What to work on: Give the lines again exactly as they appear below, from the line with "Naše mise – stanovy" to the line with "を使用してコマンドラインでリクエ", both included, and only those lines. Leave every picture out.

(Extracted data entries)

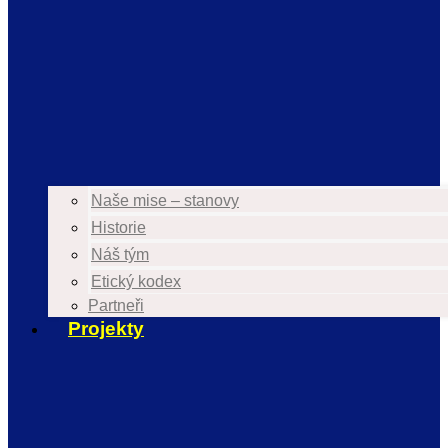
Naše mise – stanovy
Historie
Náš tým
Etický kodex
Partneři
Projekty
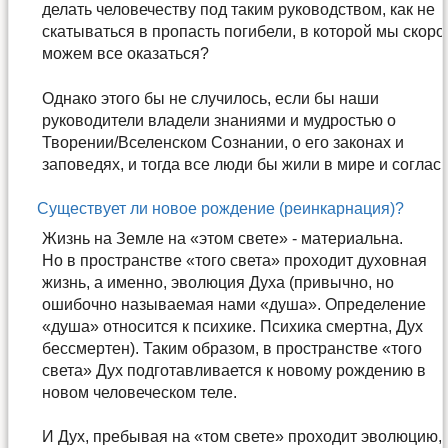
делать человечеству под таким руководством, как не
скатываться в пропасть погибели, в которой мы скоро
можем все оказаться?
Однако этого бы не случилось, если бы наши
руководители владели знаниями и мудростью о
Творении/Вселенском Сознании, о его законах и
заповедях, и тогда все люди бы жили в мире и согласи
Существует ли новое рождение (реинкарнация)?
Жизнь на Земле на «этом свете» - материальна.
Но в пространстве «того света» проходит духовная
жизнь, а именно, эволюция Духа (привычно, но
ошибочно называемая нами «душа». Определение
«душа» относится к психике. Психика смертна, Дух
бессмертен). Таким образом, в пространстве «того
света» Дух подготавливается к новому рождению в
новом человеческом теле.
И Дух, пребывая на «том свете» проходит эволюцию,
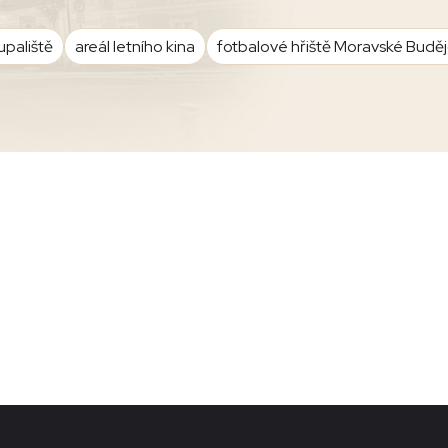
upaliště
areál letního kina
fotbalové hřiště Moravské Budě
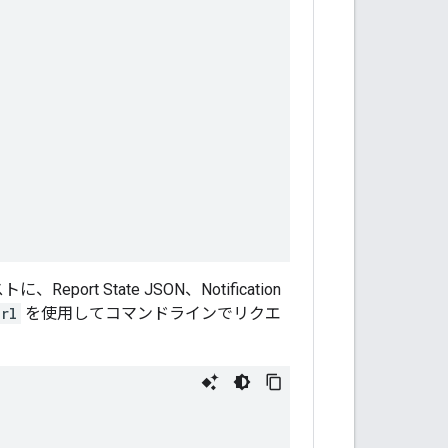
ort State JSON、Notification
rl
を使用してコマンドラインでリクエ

...

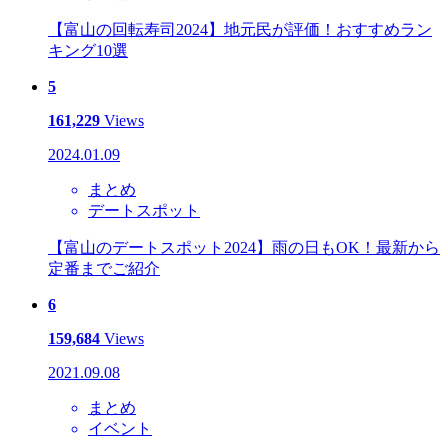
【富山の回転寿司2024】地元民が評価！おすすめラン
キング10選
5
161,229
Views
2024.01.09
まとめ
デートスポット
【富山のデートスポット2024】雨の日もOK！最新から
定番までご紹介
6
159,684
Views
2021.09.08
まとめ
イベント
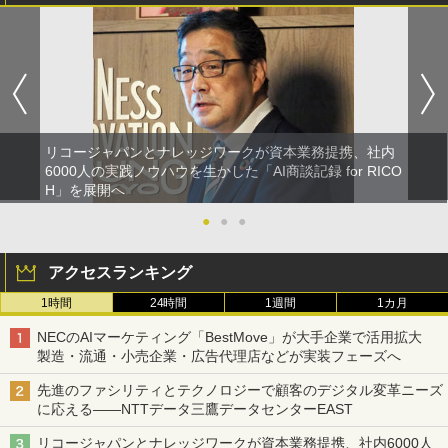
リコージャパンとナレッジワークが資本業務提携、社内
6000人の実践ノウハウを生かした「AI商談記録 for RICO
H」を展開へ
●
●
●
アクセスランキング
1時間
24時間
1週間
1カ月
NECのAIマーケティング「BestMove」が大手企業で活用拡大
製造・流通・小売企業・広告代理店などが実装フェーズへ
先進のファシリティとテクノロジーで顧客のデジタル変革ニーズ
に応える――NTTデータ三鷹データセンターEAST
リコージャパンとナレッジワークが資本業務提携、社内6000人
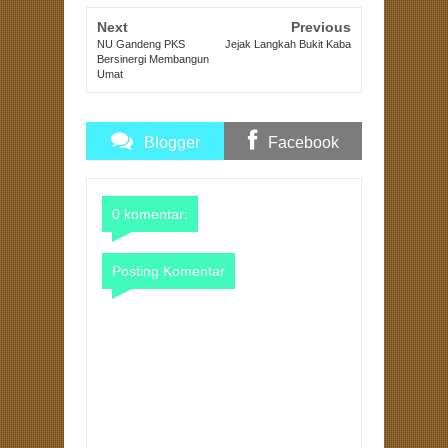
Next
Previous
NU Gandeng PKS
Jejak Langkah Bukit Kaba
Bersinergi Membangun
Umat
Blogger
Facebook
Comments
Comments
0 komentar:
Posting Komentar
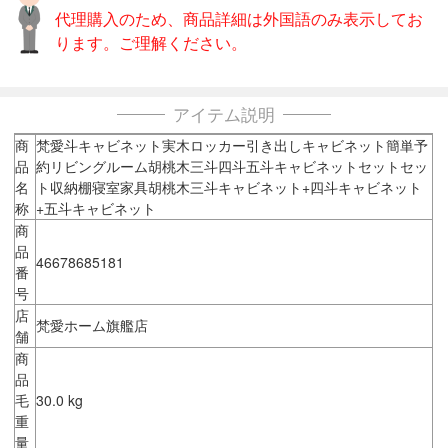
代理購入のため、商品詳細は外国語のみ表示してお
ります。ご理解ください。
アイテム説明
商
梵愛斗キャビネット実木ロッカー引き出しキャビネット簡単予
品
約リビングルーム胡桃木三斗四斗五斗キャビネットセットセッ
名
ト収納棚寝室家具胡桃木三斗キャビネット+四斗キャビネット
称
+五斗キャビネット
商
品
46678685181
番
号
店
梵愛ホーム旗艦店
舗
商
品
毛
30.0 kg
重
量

Exercise output:
Naše mise – stanovy
Historie
Náš tým
Etický kodex
Partneři
Projekty
делать человечеству под таким руководством, как не
скатываться в пропасть погибели, в которой мы скоро
можем все оказаться?
Однако этого бы не случилось, если бы наши
руководители владели знаниями и мудростью о
Творении/Вселенском Сознании, о его законах и
заповедях, и тогда все люди бы жили в мире и согласи
Существует ли новое рождение (реинкарнация)?
Жизнь на Земле на «этом свете» - материальна.
Но в пространстве «того света» проходит духовная
жизнь, а именно, эволюция Духа (привычно, но
ошибочно называемая нами «душа». Определение
«душа» относится к психике. Психика смертна, Дух
бессмертен). Таким образом, в пространстве «того
света» Дух подготавливается к новому рождению в
новом человеческом теле.
И Дух, пребывая на «том свете» проходит эволюцию,
upaliště
areál letního kina
fotbalové hřiště Moravské Budě
ort State JSON、Notification
rl
を使用してコマンドラインでリクエ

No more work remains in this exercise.